By Serdar Yegulalp on 2013-08-23 14:00:00 No comments
Simplicity Is Highly Overrated - jnd.org
Avoid the engineer's and economist's fallacy: don't reason your way to a solution -- observe real people. We have to take human behavior the way it is, not the way we would wish it to be.
The author is Donald A. Norman (he of The Design of Everyday Things), who has written extensively about and done tons of research on human-computer interaction. He knows his material the way Linus knows the Linux kernel.
It's tempting to take an observation like that and apply it to the way other creative people work -- not software or product engineers, but authors, artists, filmmakers, etc. I get the impression those folks make the mistake of wishing for human behavior as it doesn't actually exist across a couple of different realms.
The first of these is the real killer. Whether or not we realize it upfront, it's always bad news for a story when the author tries to palm off on us behavior that simply doesn't make sense by any standard, even fantastical ones.

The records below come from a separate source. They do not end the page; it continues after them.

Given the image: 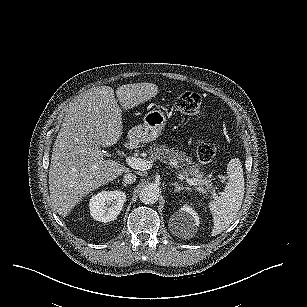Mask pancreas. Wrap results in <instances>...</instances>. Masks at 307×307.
Here are the masks:
<instances>
[{
	"label": "pancreas",
	"instance_id": "pancreas-1",
	"mask_svg": "<svg viewBox=\"0 0 307 307\" xmlns=\"http://www.w3.org/2000/svg\"><path fill=\"white\" fill-rule=\"evenodd\" d=\"M150 159L154 162L160 161L169 163L172 168H175L180 174L184 176H191L198 186L202 187L206 193H214L212 179L205 177L204 172H201L198 165H191L186 163L185 155L179 150L169 148L167 145L153 144L147 150ZM175 163V164H174Z\"/></svg>",
	"mask_w": 307,
	"mask_h": 307
}]
</instances>
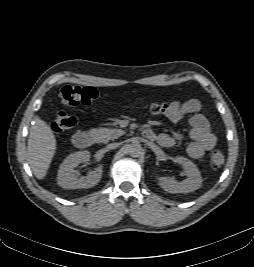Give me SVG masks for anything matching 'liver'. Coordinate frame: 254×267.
Instances as JSON below:
<instances>
[{
	"label": "liver",
	"mask_w": 254,
	"mask_h": 267,
	"mask_svg": "<svg viewBox=\"0 0 254 267\" xmlns=\"http://www.w3.org/2000/svg\"><path fill=\"white\" fill-rule=\"evenodd\" d=\"M56 138L39 116L34 117V124L29 130L27 157L37 179H44L56 152Z\"/></svg>",
	"instance_id": "1"
}]
</instances>
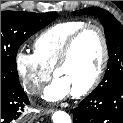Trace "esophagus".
Listing matches in <instances>:
<instances>
[{
    "label": "esophagus",
    "instance_id": "1",
    "mask_svg": "<svg viewBox=\"0 0 123 123\" xmlns=\"http://www.w3.org/2000/svg\"><path fill=\"white\" fill-rule=\"evenodd\" d=\"M43 114H50L52 113L54 110L52 108H49V109H42L41 110Z\"/></svg>",
    "mask_w": 123,
    "mask_h": 123
}]
</instances>
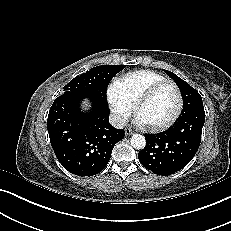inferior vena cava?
Returning a JSON list of instances; mask_svg holds the SVG:
<instances>
[{"mask_svg":"<svg viewBox=\"0 0 231 231\" xmlns=\"http://www.w3.org/2000/svg\"><path fill=\"white\" fill-rule=\"evenodd\" d=\"M109 122L113 127L123 129L125 126H127L128 120L121 115L112 113L110 114Z\"/></svg>","mask_w":231,"mask_h":231,"instance_id":"inferior-vena-cava-1","label":"inferior vena cava"}]
</instances>
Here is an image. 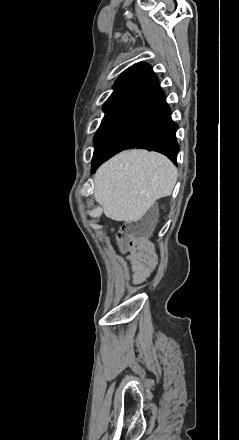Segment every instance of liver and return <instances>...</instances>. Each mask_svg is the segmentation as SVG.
<instances>
[{"instance_id": "6515ba94", "label": "liver", "mask_w": 239, "mask_h": 440, "mask_svg": "<svg viewBox=\"0 0 239 440\" xmlns=\"http://www.w3.org/2000/svg\"><path fill=\"white\" fill-rule=\"evenodd\" d=\"M177 178L178 170L166 156L125 150L97 170L94 198L106 218L139 222L156 200L171 196Z\"/></svg>"}]
</instances>
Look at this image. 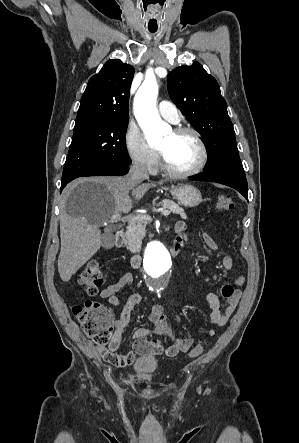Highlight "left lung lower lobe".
Instances as JSON below:
<instances>
[{
    "instance_id": "left-lung-lower-lobe-1",
    "label": "left lung lower lobe",
    "mask_w": 299,
    "mask_h": 443,
    "mask_svg": "<svg viewBox=\"0 0 299 443\" xmlns=\"http://www.w3.org/2000/svg\"><path fill=\"white\" fill-rule=\"evenodd\" d=\"M195 181H210L228 185L239 191L248 200L247 180L242 169L219 168L204 171L198 175L190 177Z\"/></svg>"
}]
</instances>
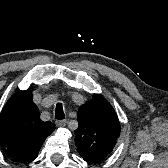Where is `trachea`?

I once said we have less of a problem with a story about a man who can levitate than we would about a proud father who caves for no discernible reason and lets his children be sold off into slavery. Unless the story is about why he caves, you see, and not simply because such perverse behavior is demanded by the plot.
Being a good observer of human behavior requires something that a lot of people find it difficult to cultivate: a degree of selflessness. You need to take yourself out of the picture and let what's in front of you speak entirely for itself. That's not something that can be cultivated in a day, though -- it's something that demands constant self-appraisal, and it's far too easy to get wrong.